Below are the entries to work from; restate word for word the portion that opens with the line containing "Daily Bikers" and closes with the line containing "حکایات زیبا :ـ", keeping both.
□ □ □
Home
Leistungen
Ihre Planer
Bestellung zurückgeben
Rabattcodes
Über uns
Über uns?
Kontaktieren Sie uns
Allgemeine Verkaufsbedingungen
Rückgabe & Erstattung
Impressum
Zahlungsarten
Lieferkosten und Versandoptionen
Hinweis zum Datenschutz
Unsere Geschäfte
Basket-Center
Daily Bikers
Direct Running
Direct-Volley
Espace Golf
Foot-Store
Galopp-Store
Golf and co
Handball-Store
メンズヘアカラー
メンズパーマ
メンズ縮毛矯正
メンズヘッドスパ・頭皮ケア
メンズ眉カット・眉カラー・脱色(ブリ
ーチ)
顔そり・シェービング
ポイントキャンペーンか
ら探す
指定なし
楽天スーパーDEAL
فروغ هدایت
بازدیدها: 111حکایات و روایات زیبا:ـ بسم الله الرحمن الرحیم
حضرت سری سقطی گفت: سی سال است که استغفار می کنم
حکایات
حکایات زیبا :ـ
□ □ □
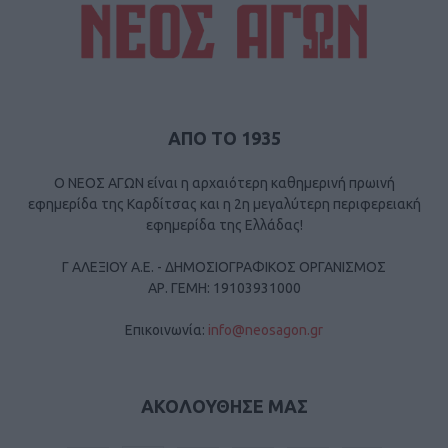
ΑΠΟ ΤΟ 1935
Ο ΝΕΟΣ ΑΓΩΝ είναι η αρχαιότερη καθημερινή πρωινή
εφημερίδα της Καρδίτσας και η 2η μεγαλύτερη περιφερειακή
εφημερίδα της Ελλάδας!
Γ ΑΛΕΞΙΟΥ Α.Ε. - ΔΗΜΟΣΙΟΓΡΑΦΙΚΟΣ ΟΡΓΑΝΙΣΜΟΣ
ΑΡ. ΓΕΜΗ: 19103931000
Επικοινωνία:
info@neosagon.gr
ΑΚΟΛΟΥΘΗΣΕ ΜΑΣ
□ □ □
◆ WRITTEN ANSWER
Daily Bikers
Direct Running
Direct-Volley
Espace Golf
Foot-Store
Galopp-Store
Golf and co
Handball-Store
メンズヘアカラー
メンズパーマ
メンズ縮毛矯正
メンズヘッドスパ・頭皮ケア
メンズ眉カット・眉カラー・脱色(ブリ
ーチ)
顔そり・シェービング
ポイントキャンペーンか
ら探す
指定なし
楽天スーパーDEAL
فروغ هدایت
بازدیدها: 111حکایات و روایات زیبا:ـ بسم الله الرحمن الرحیم
حضرت سری سقطی گفت: سی سال است که استغفار می کنم
حکایات
حکایات زیبا :ـ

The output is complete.